• [To do]: Please repeat the lines below, exactly and only, from the one that holds "Spicy Cinnamon Accents: Adding" through the one that holds "serve thrive, while".

(Stored records)

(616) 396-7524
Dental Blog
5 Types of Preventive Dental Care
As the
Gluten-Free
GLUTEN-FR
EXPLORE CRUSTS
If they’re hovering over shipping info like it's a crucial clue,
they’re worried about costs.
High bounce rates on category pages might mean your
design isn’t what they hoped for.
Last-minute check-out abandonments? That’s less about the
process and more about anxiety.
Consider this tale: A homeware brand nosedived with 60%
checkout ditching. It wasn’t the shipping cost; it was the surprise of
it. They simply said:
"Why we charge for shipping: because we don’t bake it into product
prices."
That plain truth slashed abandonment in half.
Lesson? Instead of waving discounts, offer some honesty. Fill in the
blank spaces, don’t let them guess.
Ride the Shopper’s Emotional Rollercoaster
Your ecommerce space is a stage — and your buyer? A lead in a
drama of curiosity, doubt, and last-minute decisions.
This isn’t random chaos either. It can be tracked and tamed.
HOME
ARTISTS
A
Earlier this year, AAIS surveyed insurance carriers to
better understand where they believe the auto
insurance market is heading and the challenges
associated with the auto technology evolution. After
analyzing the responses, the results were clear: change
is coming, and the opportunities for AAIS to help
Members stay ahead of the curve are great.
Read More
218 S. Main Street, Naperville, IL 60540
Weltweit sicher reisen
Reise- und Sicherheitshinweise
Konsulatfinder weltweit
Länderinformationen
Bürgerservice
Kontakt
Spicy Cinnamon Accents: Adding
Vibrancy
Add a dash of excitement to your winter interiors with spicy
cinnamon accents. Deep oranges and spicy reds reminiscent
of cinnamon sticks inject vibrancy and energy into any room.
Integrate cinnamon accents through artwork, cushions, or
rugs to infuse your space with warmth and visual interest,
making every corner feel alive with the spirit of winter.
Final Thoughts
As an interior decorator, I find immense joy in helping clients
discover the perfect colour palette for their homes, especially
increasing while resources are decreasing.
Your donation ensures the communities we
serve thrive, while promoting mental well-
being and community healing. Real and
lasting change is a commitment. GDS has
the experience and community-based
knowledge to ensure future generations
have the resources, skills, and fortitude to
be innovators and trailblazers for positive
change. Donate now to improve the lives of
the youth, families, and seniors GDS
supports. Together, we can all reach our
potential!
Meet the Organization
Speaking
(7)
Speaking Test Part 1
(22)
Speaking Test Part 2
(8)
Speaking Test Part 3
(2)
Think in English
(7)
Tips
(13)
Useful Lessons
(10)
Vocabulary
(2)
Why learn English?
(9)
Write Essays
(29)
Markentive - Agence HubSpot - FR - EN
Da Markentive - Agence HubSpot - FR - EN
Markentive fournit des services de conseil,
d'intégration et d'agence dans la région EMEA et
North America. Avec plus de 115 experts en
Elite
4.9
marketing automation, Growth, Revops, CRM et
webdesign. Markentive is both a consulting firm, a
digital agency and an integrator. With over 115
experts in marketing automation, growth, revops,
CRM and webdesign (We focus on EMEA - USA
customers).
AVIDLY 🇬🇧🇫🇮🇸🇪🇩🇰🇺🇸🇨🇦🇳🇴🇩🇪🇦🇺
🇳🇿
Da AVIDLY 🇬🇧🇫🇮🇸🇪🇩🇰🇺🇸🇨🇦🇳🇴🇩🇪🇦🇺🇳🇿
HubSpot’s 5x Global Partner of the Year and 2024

• [Reply]:
Spicy Cinnamon Accents: Adding
Vibrancy
Add a dash of excitement to your winter interiors with spicy
cinnamon accents. Deep oranges and spicy reds reminiscent
of cinnamon sticks inject vibrancy and energy into any room.
Integrate cinnamon accents through artwork, cushions, or
rugs to infuse your space with warmth and visual interest,
making every corner feel alive with the spirit of winter.
Final Thoughts
As an interior decorator, I find immense joy in helping clients
discover the perfect colour palette for their homes, especially
increasing while resources are decreasing.
Your donation ensures the communities we
serve thrive, while promoting mental well-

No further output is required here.